◆ TO DO
In this exercise, reproduce all the entries that follow exactly.

◆ Dataset items
⁂

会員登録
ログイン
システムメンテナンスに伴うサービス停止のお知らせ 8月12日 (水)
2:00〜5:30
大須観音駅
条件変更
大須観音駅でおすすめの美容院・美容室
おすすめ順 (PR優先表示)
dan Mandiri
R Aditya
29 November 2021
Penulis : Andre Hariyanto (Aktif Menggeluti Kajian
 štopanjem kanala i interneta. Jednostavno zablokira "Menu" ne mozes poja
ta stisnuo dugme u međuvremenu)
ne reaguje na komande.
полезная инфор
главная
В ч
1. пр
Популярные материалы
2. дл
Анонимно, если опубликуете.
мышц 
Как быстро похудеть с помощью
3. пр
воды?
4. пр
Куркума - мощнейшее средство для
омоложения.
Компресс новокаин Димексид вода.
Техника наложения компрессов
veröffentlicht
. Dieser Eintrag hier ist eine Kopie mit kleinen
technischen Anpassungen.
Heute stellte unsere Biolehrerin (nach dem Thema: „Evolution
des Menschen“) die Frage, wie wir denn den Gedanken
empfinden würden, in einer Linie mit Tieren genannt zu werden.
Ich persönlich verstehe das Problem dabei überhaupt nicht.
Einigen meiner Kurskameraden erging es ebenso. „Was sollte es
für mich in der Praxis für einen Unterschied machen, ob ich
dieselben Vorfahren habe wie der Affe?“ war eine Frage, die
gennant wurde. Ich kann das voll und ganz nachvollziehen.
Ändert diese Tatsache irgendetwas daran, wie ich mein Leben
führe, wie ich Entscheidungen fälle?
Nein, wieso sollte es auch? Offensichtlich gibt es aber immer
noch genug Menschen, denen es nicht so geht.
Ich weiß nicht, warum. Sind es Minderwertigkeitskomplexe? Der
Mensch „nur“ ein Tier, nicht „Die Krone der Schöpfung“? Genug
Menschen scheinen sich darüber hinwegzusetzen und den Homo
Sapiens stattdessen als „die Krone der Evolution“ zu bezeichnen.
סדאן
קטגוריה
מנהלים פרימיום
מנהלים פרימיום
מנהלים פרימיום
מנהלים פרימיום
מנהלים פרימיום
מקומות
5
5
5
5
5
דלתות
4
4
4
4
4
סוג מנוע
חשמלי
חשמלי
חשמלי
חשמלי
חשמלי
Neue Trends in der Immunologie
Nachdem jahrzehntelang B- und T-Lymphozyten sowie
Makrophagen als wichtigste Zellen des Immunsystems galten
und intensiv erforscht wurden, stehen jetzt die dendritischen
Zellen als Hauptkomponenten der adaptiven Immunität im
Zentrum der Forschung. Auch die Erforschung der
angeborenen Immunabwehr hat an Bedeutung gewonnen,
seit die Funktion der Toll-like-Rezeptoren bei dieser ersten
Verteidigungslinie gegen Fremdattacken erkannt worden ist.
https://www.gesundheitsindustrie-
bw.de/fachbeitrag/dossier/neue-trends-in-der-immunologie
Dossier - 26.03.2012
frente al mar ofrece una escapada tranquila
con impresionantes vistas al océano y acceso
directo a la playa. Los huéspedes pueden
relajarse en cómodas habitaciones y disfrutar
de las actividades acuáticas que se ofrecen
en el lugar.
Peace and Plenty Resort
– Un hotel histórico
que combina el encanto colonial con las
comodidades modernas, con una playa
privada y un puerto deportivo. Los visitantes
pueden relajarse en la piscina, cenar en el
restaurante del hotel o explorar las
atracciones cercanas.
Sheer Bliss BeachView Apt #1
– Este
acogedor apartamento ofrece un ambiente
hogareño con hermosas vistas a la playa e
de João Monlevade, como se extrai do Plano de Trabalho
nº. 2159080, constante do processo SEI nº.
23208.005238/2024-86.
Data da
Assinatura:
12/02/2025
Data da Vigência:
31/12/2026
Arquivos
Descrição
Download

⁂

◆ ANSWER FOR THIS EXERCISE
会員登録
ログイン
システムメンテナンスに伴うサービス停止のお知らせ 8月12日 (水)
2:00〜5:30
大須観音駅
条件変更
大須観音駅でおすすめの美容院・美容室
おすすめ順 (PR優先表示)
dan Mandiri
R Aditya
29 November 2021
Penulis : Andre Hariyanto (Aktif Menggeluti Kajian
 štopanjem kanala i interneta. Jednostavno zablokira "Menu" ne mozes poja
ta stisnuo dugme u međuvremenu)
ne reaguje na komande.
полезная инфор
главная
В ч
1. пр
Популярные материалы
2. дл
Анонимно, если опубликуете.
мышц 
Как быстро похудеть с помощью
3. пр
воды?
4. пр
Куркума - мощнейшее средство для
омоложения.
Компресс новокаин Димексид вода.
Техника наложения компрессов
veröffentlicht
. Dieser Eintrag hier ist eine Kopie mit kleinen
technischen Anpassungen.
Heute stellte unsere Biolehrerin (nach dem Thema: „Evolution
des Menschen“) die Frage, wie wir denn den Gedanken
empfinden würden, in einer Linie mit Tieren genannt zu werden.
Ich persönlich verstehe das Problem dabei überhaupt nicht.
Einigen meiner Kurskameraden erging es ebenso. „Was sollte es
für mich in der Praxis für einen Unterschied machen, ob ich
dieselben Vorfahren habe wie der Affe?“ war eine Frage, die
gennant wurde. Ich kann das voll und ganz nachvollziehen.
Ändert diese Tatsache irgendetwas daran, wie ich mein Leben
führe, wie ich Entscheidungen fälle?
Nein, wieso sollte es auch? Offensichtlich gibt es aber immer
noch genug Menschen, denen es nicht so geht.
Ich weiß nicht, warum. Sind es Minderwertigkeitskomplexe? Der
Mensch „nur“ ein Tier, nicht „Die Krone der Schöpfung“? Genug
Menschen scheinen sich darüber hinwegzusetzen und den Homo
Sapiens stattdessen als „die Krone der Evolution“ zu bezeichnen.
סדאן
קטגוריה
מנהלים פרימיום
מנהלים פרימיום
מנהלים פרימיום
מנהלים פרימיום
מנהלים פרימיום
מקומות
5
5
5
5
5
דלתות
4
4
4
4
4
סוג מנוע
חשמלי
חשמלי
חשמלי
חשמלי
חשמלי
Neue Trends in der Immunologie
Nachdem jahrzehntelang B- und T-Lymphozyten sowie
Makrophagen als wichtigste Zellen des Immunsystems galten
und intensiv erforscht wurden, stehen jetzt die dendritischen
Zellen als Hauptkomponenten der adaptiven Immunität im
Zentrum der Forschung. Auch die Erforschung der
angeborenen Immunabwehr hat an Bedeutung gewonnen,
seit die Funktion der Toll-like-Rezeptoren bei dieser ersten
Verteidigungslinie gegen Fremdattacken erkannt worden ist.
https://www.gesundheitsindustrie-
bw.de/fachbeitrag/dossier/neue-trends-in-der-immunologie
Dossier - 26.03.2012
frente al mar ofrece una escapada tranquila
con impresionantes vistas al océano y acceso
directo a la playa. Los huéspedes pueden
relajarse en cómodas habitaciones y disfrutar
de las actividades acuáticas que se ofrecen
en el lugar.
Peace and Plenty Resort
– Un hotel histórico
que combina el encanto colonial con las
comodidades modernas, con una playa
privada y un puerto deportivo. Los visitantes
pueden relajarse en la piscina, cenar en el
restaurante del hotel o explorar las
atracciones cercanas.
Sheer Bliss BeachView Apt #1
– Este
acogedor apartamento ofrece un ambiente
hogareño con hermosas vistas a la playa e
de João Monlevade, como se extrai do Plano de Trabalho
nº. 2159080, constante do processo SEI nº.
23208.005238/2024-86.
Data da
Assinatura:
12/02/2025
Data da Vigência:
31/12/2026
Arquivos
Descrição
Download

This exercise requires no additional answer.